YOUR GOAL.
Find the lines holding the string "Thursday" in the data, then copy all of them.

DATA PROVIDED.
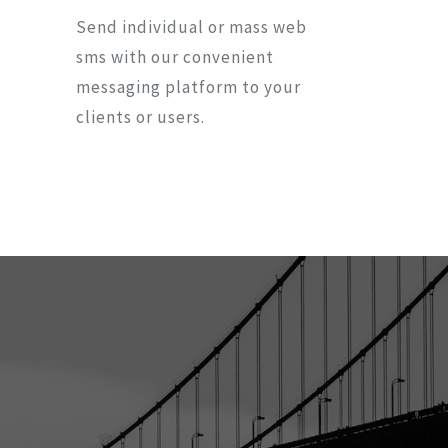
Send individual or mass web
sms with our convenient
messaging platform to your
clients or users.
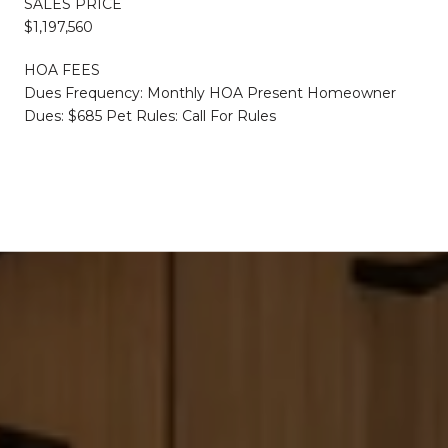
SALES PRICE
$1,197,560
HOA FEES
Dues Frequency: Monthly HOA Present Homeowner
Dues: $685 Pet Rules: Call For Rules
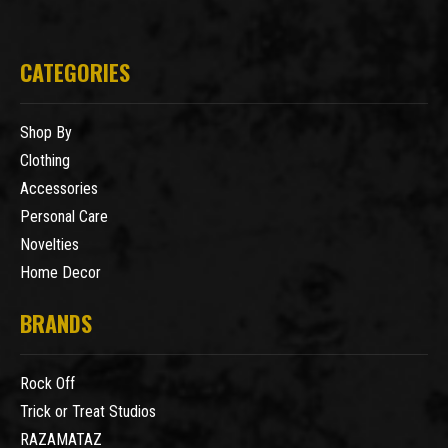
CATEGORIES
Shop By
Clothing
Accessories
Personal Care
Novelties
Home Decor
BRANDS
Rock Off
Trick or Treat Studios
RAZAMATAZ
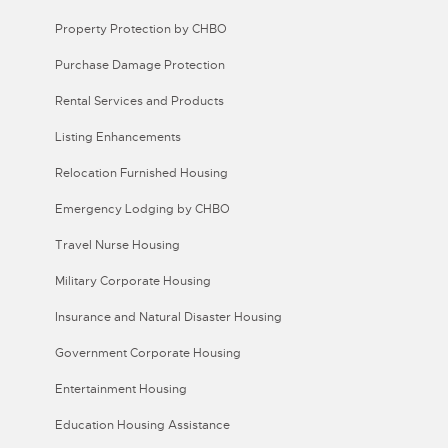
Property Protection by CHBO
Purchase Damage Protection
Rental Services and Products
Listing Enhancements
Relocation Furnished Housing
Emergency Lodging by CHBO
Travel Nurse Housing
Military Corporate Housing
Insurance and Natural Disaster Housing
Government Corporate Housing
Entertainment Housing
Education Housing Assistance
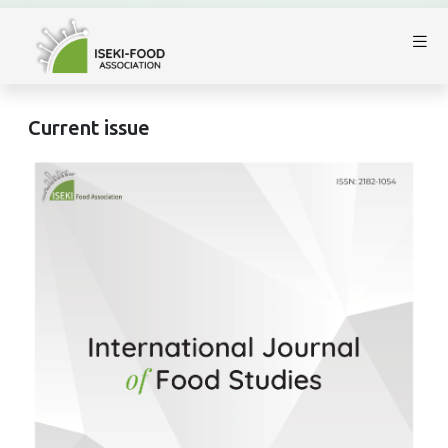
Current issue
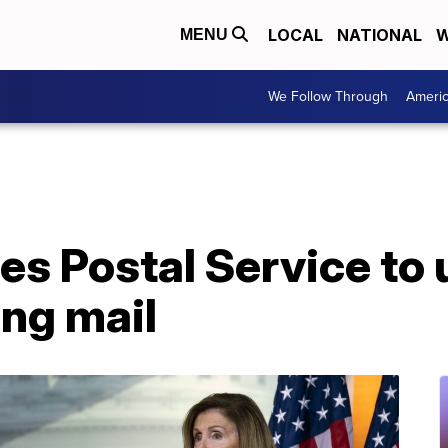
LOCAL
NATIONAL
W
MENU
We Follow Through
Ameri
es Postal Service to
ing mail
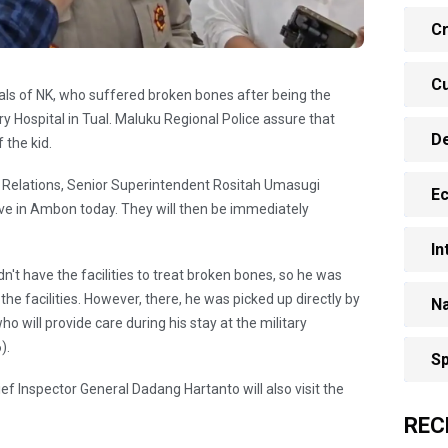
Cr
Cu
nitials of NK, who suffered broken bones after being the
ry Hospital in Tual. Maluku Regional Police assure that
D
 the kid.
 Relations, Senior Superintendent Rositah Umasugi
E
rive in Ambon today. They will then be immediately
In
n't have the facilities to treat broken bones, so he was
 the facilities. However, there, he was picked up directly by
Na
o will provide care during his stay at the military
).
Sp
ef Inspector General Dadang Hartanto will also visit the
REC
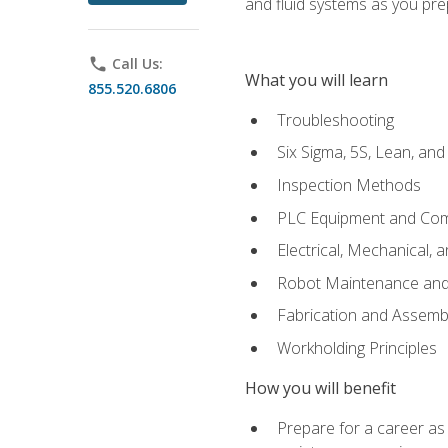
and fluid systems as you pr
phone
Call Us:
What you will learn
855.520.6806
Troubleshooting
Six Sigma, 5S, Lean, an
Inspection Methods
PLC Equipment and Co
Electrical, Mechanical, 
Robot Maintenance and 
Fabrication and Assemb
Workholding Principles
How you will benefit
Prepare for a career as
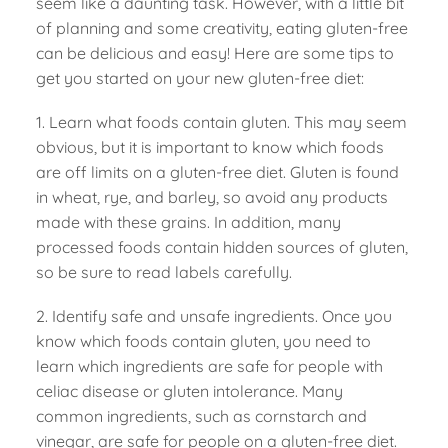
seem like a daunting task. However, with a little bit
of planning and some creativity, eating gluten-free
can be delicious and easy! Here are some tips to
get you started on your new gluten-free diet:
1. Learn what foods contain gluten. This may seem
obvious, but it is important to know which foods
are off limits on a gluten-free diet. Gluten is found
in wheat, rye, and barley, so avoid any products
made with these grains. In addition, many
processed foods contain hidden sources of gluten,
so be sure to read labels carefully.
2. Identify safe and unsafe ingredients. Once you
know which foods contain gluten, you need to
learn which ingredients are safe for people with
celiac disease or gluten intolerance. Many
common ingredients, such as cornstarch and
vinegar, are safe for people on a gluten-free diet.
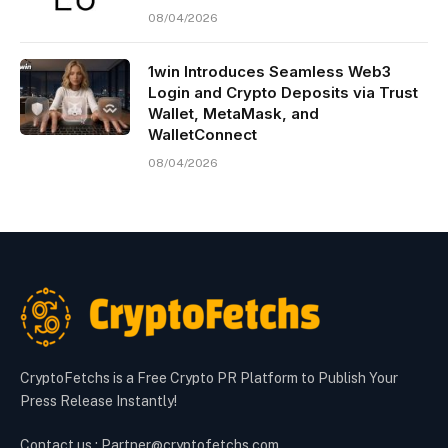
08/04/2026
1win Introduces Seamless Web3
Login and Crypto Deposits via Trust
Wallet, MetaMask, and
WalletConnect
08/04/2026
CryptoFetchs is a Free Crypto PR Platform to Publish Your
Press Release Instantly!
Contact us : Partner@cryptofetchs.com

--

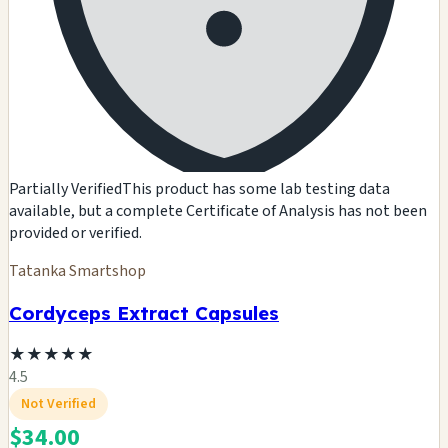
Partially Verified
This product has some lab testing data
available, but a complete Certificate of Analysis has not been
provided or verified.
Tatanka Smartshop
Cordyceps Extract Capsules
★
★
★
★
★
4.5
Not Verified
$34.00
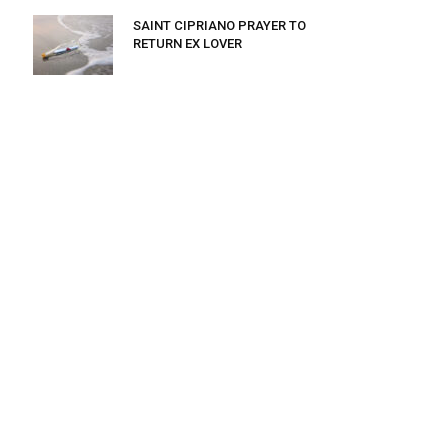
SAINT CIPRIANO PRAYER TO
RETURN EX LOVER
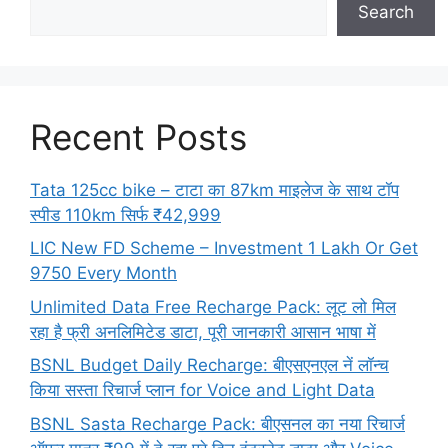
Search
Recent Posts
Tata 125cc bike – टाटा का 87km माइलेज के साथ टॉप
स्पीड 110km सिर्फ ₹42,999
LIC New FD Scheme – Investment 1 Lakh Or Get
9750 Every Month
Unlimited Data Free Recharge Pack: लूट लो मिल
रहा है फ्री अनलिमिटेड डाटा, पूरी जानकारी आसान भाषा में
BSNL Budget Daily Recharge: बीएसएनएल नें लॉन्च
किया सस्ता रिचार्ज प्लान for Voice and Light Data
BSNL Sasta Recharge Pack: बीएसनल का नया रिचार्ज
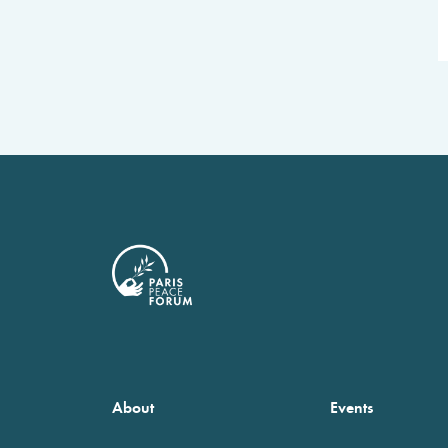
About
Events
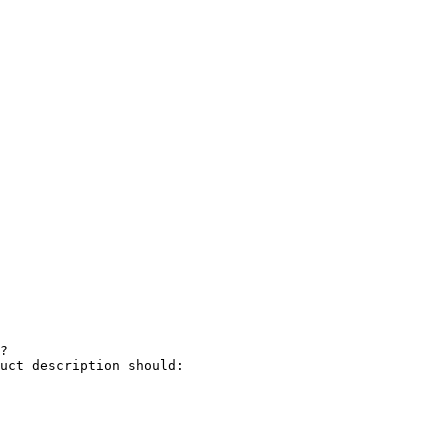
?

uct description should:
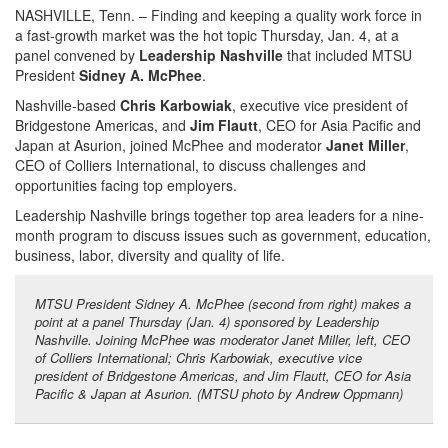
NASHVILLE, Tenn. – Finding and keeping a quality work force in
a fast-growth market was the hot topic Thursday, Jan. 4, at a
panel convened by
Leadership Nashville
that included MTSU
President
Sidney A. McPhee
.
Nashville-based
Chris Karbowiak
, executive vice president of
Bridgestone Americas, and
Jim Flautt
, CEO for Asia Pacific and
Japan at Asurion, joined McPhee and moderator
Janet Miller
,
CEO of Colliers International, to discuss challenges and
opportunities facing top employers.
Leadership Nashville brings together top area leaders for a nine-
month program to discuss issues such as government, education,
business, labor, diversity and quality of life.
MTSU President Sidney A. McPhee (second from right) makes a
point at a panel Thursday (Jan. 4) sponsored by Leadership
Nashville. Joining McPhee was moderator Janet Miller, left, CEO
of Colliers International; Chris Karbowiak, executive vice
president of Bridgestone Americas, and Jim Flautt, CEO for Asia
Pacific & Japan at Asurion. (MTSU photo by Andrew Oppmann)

TASK OUTPUT.
a fast-growth market was the hot topic Thursday, Jan. 4, at a
point at a panel Thursday (Jan. 4) sponsored by Leadership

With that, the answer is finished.